### Your task
An exact repetition of every entry, with no images, is the required answer.

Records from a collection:
==================================================

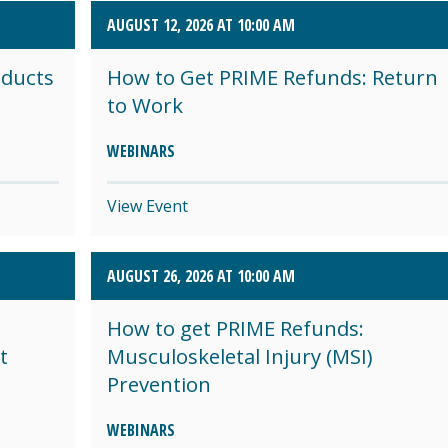
AUGUST 12, 2026 AT 10:00 AM
oducts
How to Get PRIME Refunds: Return
to Work
WEBINARS
View Event
AUGUST 26, 2026 AT 10:00 AM
How to get PRIME Refunds:
t
Musculoskeletal Injury (MSI)
Prevention
WEBINARS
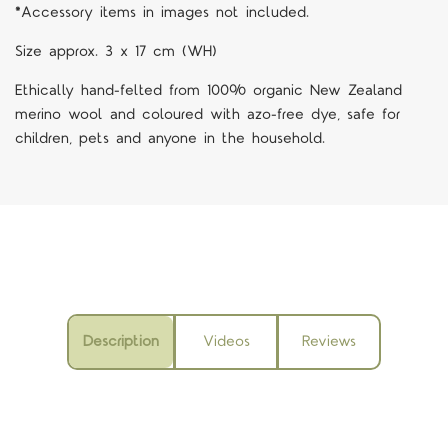
*Accessory items in images not included.
Size approx. 3 x 17 cm (WH)
Ethically hand-felted from 100% organic New Zealand
merino wool and coloured with azo-free dye, safe for
children, pets and anyone in the household.
Description
Videos
Reviews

==================================================

### Response to the task
AUGUST 12, 2026 AT 10:00 AM
oducts
How to Get PRIME Refunds: Return
to Work
WEBINARS
View Event
AUGUST 26, 2026 AT 10:00 AM
How to get PRIME Refunds:
t
Musculoskeletal Injury (MSI)
Prevention
WEBINARS
*Accessory items in images not included.
Size approx. 3 x 17 cm (WH)
Ethically hand-felted from 100% organic New Zealand
merino wool and coloured with azo-free dye, safe for
children, pets and anyone in the household.
Description
Videos
Reviews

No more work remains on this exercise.